Evento foi encerrado com o compromisso de os deputados lutarem para aumentar o poder legisferante das ALs do Brasil e buscarem políticas públicas unificadas, respeitando as realidades regionais

MARIA NASCIMENTO TEZOLIN / Secretaria de Comunicação Social



Foto: HELDER FARIA / ALMT

A 26ª Conferência da Unale (União dos Legisladores e Legislativos), ocorrida de 8 a 10 de novembro, em Fortaleza (CE), reuniu um público de 1,6 mil participantes. Com o tema “As prerrogativas dos Parlamentos estaduais”, a conferência debateu e apontou soluções para temas importantes, como meio ambiente, mudanças climáticas e energias renováveis, violência no ambiente escolar e a realidade do poder legisferante  das casas legislativas.  O deputado Júlio Campos (União Brasil) representou a Assembleia Legislativa de Mato Grosso na conferência.  

O evento se iniciou com o debate sobre as prerrogativas do Parlamento estadual e a necessidade de debater as atribuições constitucionais, usando as casas legislativas estaduais como protagonistas, com o professor e consultor legislativo do Senado Federal João Trindade e o juiz do Tribunal de Justiça do Distrito Federal e dos Territórios (TJDFT) Fábio Esteves. O professor e diretor-executivo do Interlegis, do Senado Federal, Fernando Meneguin, mediou o debate. 

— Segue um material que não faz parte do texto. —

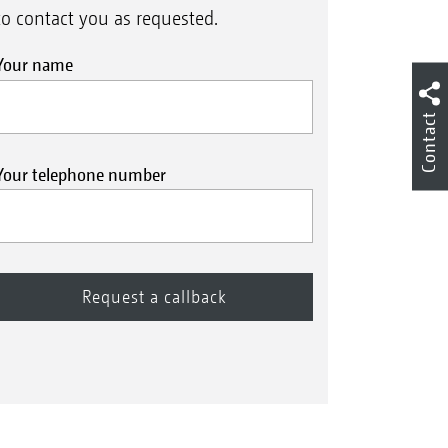
to contact you as requested.
Your name
Contact
Your telephone number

Trindade defendeu o papel dos Parlamentos estaduais na vida do cidadão, mas criticou a posição em que se encontra o Poder Legislativo em relação ao que ele chamou de excesso de competências legislativas da União, que estão definidas pela Constituição Federal de 1988 (CF/88), assim como as atribuições dos municípios. “Os estados ficam espremidos entre os municípios e a União. De um lado, com a legislação federal gigante e, do outro lado, o município, cujas competências ele não pode invadir”, avaliou. Outro embate travado pelo Poder Legislativo é a jurisprudência do Poder Judiciário, que, segundo ele, tem a tendência cultural e histórica de “ser extremamente centralizadora”.

Foto: HELDER FARIA / ALMT

Meio ambiente - Na mesa-redonda sobre meio ambiente, mudanças climáticas e energias renováveis, por meio de um vídeo exibido, a ministra da Ciência, Tecnologia e Inovação, Luciana Santos, destacou a importância de se reunir tantos parlamentares para debater temas tão relevantes para a sociedade e disse que esses debates fortalecem a democracia e engrandecem a atuação das casas legislativas.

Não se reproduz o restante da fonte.